In general, if a person was uncomfortable with kissing the icons, due to concern of picking up disease, would priests tend to make this an issue of faith? Is kissing the icon significant versus just bowing or touching the icon reverently with your hand or forehead?

If you have any additional details or insight, please let me know. My questions are not meant to be legalistic, but to help understand our practices better.


Answer

Thanks for your reply. Hope the following helps:

Indeed, not everyone instructs the faithful to open their mouths wide so that the priest might drop the Body and Blood into their mouths. Even though this is not universally practiced, it perhaps should be, as there is no significance to coming into contact with the spoon.

Even if the spoon does come into contact with someone’s mouth, it must be placed back in the Holy Blood for the next communicant, thereby coming into content with the alcohol content and the extremely hot water.

With regard to refusing to kiss an icon out of fear of catching a disease, it would seem to me that no one has ever gotten sick and died from kissing an icon. I apologize for being candid here, but sometimes the very people who fear kissing an icon should study the dynamics at work when kissing another human being. I can catch the flu from my wife, but it seems far fetched to say that I can catch the flu from an icon of Saint Nicholas.

What is a matter of faith is the struggle to overcome precisely those things which can become an obstacle to faith, such as a preoccupation with getting sick from taking Communion or kissing the cross. I have met a few people who refuse to go to Communion because they are obsessed with the thought of getting sick. This reveals a desire, conscious or unconscious, to keep the body in perfect health—which we all know is not possible for any serious length of time, since ultimately we all die—at the expense of spiritual health. In the Gospel of Saint John, Christ says, “Unless you eat of My Body and drink of My Blood, you have no life in you.” Those who outright refuse the Eucharist out of concern for their physical health clearly reveal that their spiritual health is less important or not important at all.

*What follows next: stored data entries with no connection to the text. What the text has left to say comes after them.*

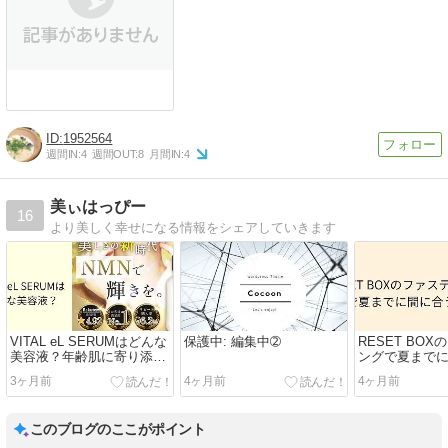
1952564
週間IN:
4
週間OUT:
8
月間IN:
4
美ぃはっぴー
16
より美しく幸せになる情報をシェアしていきます
VITAL eL SERUMはどんな
保護中: 編集中➁
RESET BO
美容液？年齢肌に寄り添う
ングで夏まで
次世代ケアを解説
今から始める
3ヶ月前
4ヶ月前
4ヶ月前
このブログのここがポイント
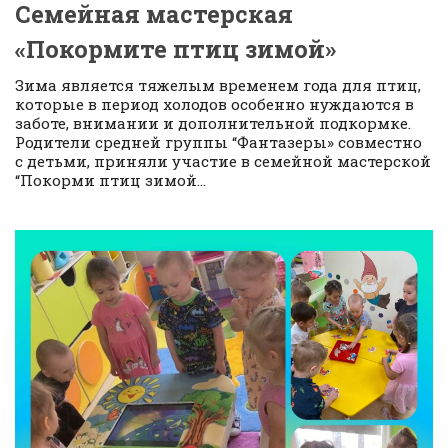
Семейная мастерская
«Покормите птиц зимой»
Зима является тяжелым временем года для птиц,
которые в период холодов особенно нуждаются в
заботе, внимании и дополнительной подкормке.
Родители средней группы “Фантазеры» совместно
с детьми, приняли участие в семейной мастерской
“Покорми птиц зимой...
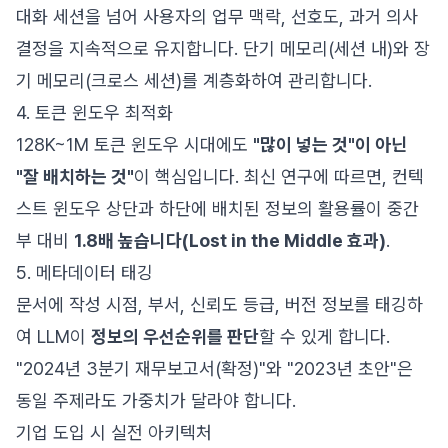
대화 세션을 넘어 사용자의 업무 맥락, 선호도, 과거 의사
결정을 지속적으로 유지합니다. 단기 메모리(세션 내)와 장
기 메모리(크로스 세션)를 계층화하여 관리합니다.
4. 토큰 윈도우 최적화
128K~1M 토큰 윈도우 시대에도
"많이 넣는 것"이 아닌
"잘 배치하는 것"
이 핵심입니다. 최신 연구에 따르면, 컨텍
스트 윈도우 상단과 하단에 배치된 정보의 활용률이 중간
부 대비
1.8배 높습니다(Lost in the Middle 효과)
.
5. 메타데이터 태깅
문서에 작성 시점, 부서, 신뢰도 등급, 버전 정보를 태깅하
여 LLM이
정보의 우선순위를 판단
할 수 있게 합니다.
"2024년 3분기 재무보고서(확정)"와 "2023년 초안"은
동일 주제라도 가중치가 달라야 합니다.
기업 도입 시 실전 아키텍처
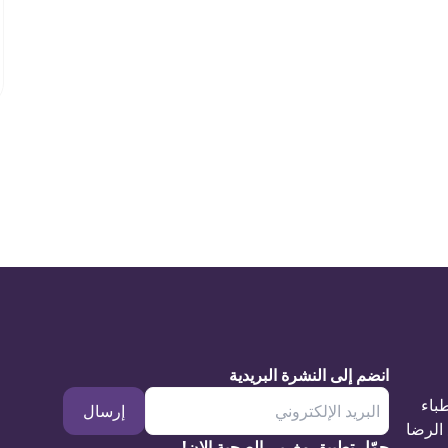
انضم إلى النشرة البريدية
طباء
إرسال
الرضا
حمّل تطبيق مغربي الصحية الان!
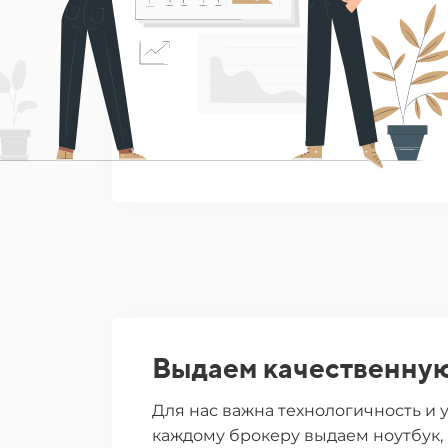
Выдаем качественную
Для нас важна технологичность и 
каждому брокеру выдаем ноутбук, 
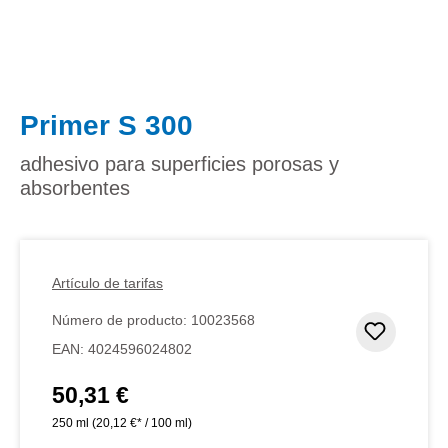
Primer S 300
adhesivo para superficies porosas y
absorbentes
Artículo de tarifas
Número de producto:
10023568
Añadir 
EAN:
4024596024802
50,31 €
Precio normal:
250 ml
(20,12 €* / 100 ml)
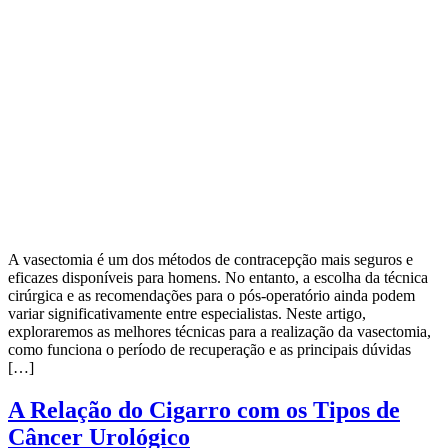
A vasectomia é um dos métodos de contracepção mais seguros e
eficazes disponíveis para homens. No entanto, a escolha da técnica
cirúrgica e as recomendações para o pós-operatório ainda podem
variar significativamente entre especialistas. Neste artigo,
exploraremos as melhores técnicas para a realização da vasectomia,
como funciona o período de recuperação e as principais dúvidas
[…]
A Relação do Cigarro com os Tipos de
Câncer Urológico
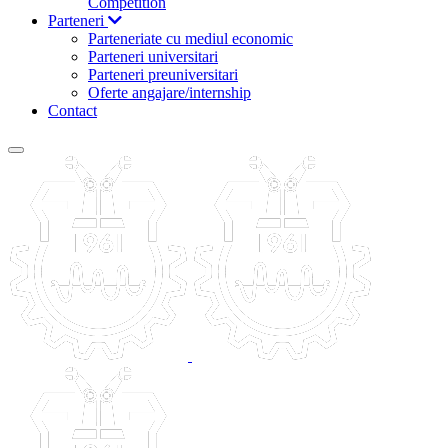
Competition
Parteneri
Parteneriate cu mediul economic
Parteneri universitari
Parteneri preuniversitari
Oferte angajare/internship
Contact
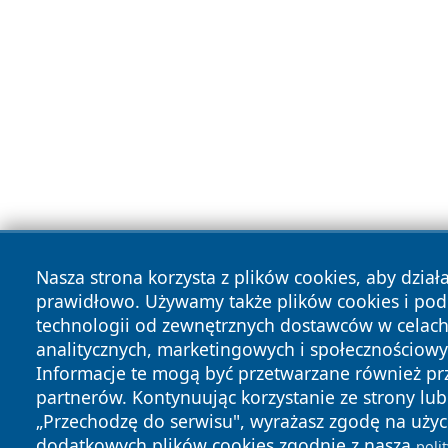
Nasza strona korzysta z plików cookies, aby dział
prawidłowo. Używamy także plików cookies i po
technologii od zewnętrznych dostawców w celac
analitycznych, marketingowych i społecznościowy
Informacje te mogą być przetwarzane również pr
partnerów. Kontynuując korzystanie ze strony lub 
„Przechodzę do serwisu", wyrażasz zgodę na użyc
dodatkowych plików cookies zgodnie z naszą
poli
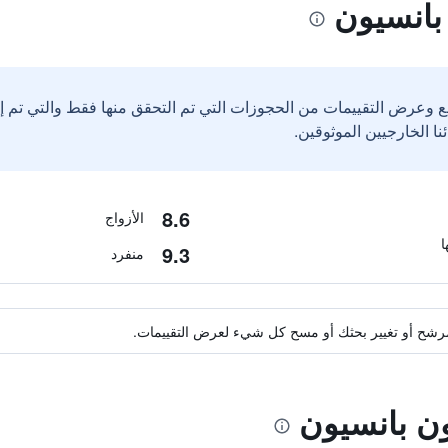
بانسيون
ع وعرض التقييمات من الحجوزات التي تم التحقق منها فقط والتي تم 
8.6
الأزواج
9.3
منفرد
ة مرشح أو تغيير بحثك أو مسح كل شيء لعرض التقييمات.
ون بانسيون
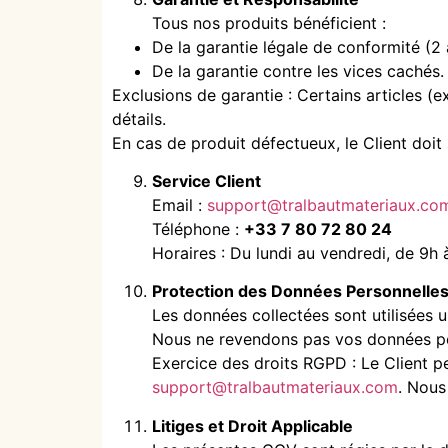
Tous nos produits bénéficient :
De la garantie légale de conformité (2 
De la garantie contre les vices cachés.
Exclusions de garantie : Certains articles (
détails.
En cas de produit défectueux, le Client doi
Service Client
Email :
support@tralbautmateriaux.co
Téléphone :
+33 7 80 72 80 24
Horaires : Du lundi au vendredi, de 9h 
Protection des Données Personnelle
Les données collectées sont utilisées 
Nous ne revendons pas vos données per
Exercice des droits RGPD : Le Client p
support@tralbautmateriaux.com
. Nous
Litiges et Droit Applicable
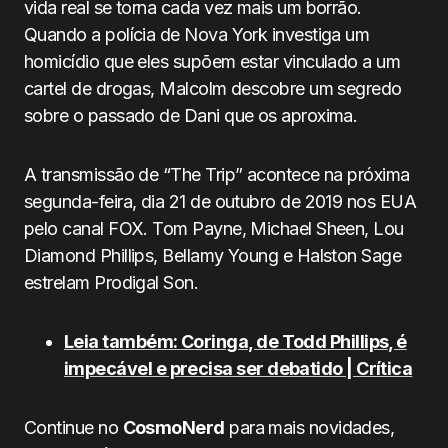
vida real se torna cada vez mais um borrão.
Quando a polícia de Nova York investiga um
homicídio que eles supõem estar vinculado a um
cartel de drogas, Malcolm descobre um segredo
sobre o passado de Dani que os aproxima.
A transmissão de “The Trip” acontece na próxima
segunda-feira, dia 21 de outubro de 2019 nos EUA
pelo canal FOX. Tom Payne, Michael Sheen, Lou
Diamond Phillips, Bellamy Young e Halston Sage
estrelam Prodigal Son.
Leia também: Coringa, de Todd Phillips, é
impecável e precisa ser debatido | Crítica
Continue no
CosmoNerd
para mais novidades,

For those who have faith, there is can be no doubt that one will not contract a disease from the Eucharist; for those of little or no faith, I would imagine that plastic, individual, disposable Communion spoons wrapped in sterile plastic would not solve the problem. There is a parish in our area—not an OCA parish—which several years ago introduced disposable Communion spoons. The practice was discontinued post haste, as the priest soon discovered that those who objected to the common spoon still weren’t coming to Communion but had come up with new obstacles to partaking of the Sacrament. According to the priest, the revised objection was, “I don’t receive Communion because I am too sinful.” This is akin to the cancer patient saying, “I don’t want my medicine because I am too ill.” Both cases are suicidal, one physically, the other spiritually. So we need that faith which makes us certain of those things which we have not fully understood or seen to be assured that we will not become ill from the Body and Blood of Christ. If we do not have such faith, then it is best not to receive Communion, not out of fear of physical illness or death, but because we are not prepared, in which case, as Saint John Chrysostom writes, the Eucharist can be a burning fire and to our condemnation rather than salvation.